For a number of reasons, the “build quietly” approach didn’t work. We are hugely grateful that people seem to care about the product and we’ve learned a lot from the feedback—both good and bad. Given all that’s been said, we wanted to share a bit of our early thinking on Clubhouse, our gratitude for the community and our plans for the future, so people understand how we’re approaching building this company. Thank you for reading! 🙏🏽

What is Clubhouse?

Clubhouse is a new type of network based on voice. When you open the app you can see “rooms” full of people talking—all open so you can hop in and out, exploring different conversations. You enter each room as an audience member, but if you want to talk you just raise your hand, and the speakers can choose to invite you up. Or you can create a room of your own. It’s a place to meet with friends and with new people around the world—to tell stories, ask questions, debate, learn, and have impromptu conversations on thousands of different topics.
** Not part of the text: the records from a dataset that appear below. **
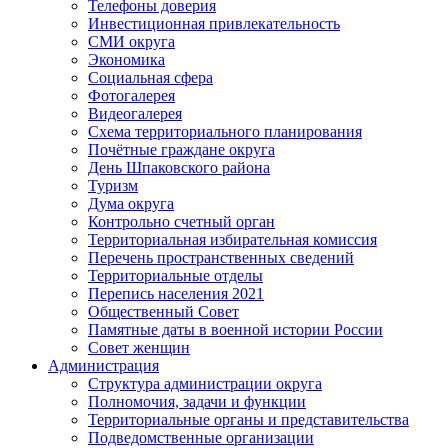
Телефоны доверия
Инвестиционная привлекательность
СМИ округа
Экономика
Социальная сфера
Фотогалерея
Видеогалерея
Схема территориального планирования
Почётные граждане округа
День Шпаковского района
Туризм
Дума округа
Контрольно счетный орган
Территориальная избирательная комиссия
Перечень пространственных сведений
Территориальные отделы
Перепись населения 2021
Общественный Совет
Памятные даты в военной истории России
Совет женщин
Администрация
Структура администрации округа
Полномочия, задачи и функции
Территориальные органы и представительства
Подведомственные организации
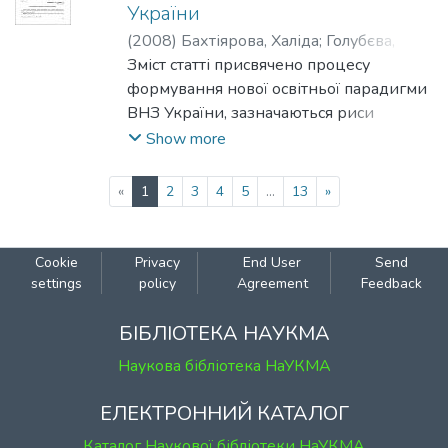
компетентностей, якими повинні
України
володіти вчителі.
(
2008
)
Бахтіярова, Халіда
;
Голубєва,
Марія
Зміст статті присвячено процесу
формування нової освітньої парадигми
ВНЗ України, зазначаються риси
традиційної та партнерської моделі
Show more
викладання, професійні риси сучасного
викладача.
(current)
«
1
2
3
4
5
...
13
»
Cookie
Privacy
End User
Send
settings
policy
Agreement
Feedback
БІБЛІОТЕКА НАУКМА
Наукова бібліотека НаУКМА
ЕЛЕКТРОННИЙ КАТАЛОГ
Каталог Наукової бібліотеки НаУКМА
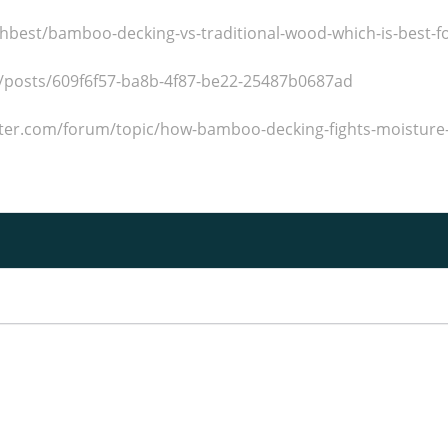
hbest/bamboo-decking-vs-traditional-wood-which-is-best-fo
/posts/609f6f57-ba8b-4f87-be22-25487b0687ad
ster.com/forum/topic/how-bamboo-decking-fights-moistur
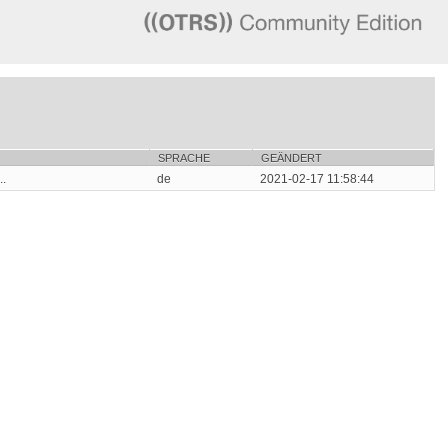
SPRACHE
GEÄNDERT
..
de
2021-02-17 11:58:44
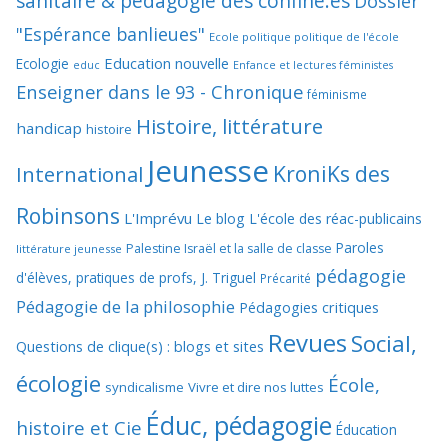
sanitaire & pédagogie des confiné.es
Dossier
"Espérance banlieues"
Ecole politique politique de l'école
Education nouvelle
Ecologie
educ
Enfance et lectures féministes
Enseigner dans le 93 - Chronique
féminisme
Histoire, littérature
handicap
histoire
Jeunesse
KroniKs des
International
Robinsons
L'Imprévu
Le blog L'école des réac-publicains
Paroles
Palestine Israël et la salle de classe
littérature jeunesse
pédagogie
d'élèves, pratiques de profs, J. Triguel
Précarité
Pédagogie de la philosophie
Pédagogies critiques
Revues
Social,
Questions de clique(s) : blogs et sites
écologie
École,
syndicalisme
Vivre et dire nos luttes
Éduc, pédagogie
histoire et Cie
Éducation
Clubhouse is voice-only, and we think voice is a very special medium. With no camera on, you don’t have to worry about eye contact, what you’re wearing, or where you are. You can talk on Clubhouse while you’re folding laundry, breastfeeding, commuting, working on your couch in the basement, or going for a run. Instead of typing something and hitting Send, you’re engaged in a back-and-forth dialogue with others. The intonation, inflection and emotion conveyed through voice allow you to pick up on nuance and form uniquely human connections with others. You can still challenge each other and have tough conversations—but with voice there is often an ability to build more empathy. This is what drew us to the medium.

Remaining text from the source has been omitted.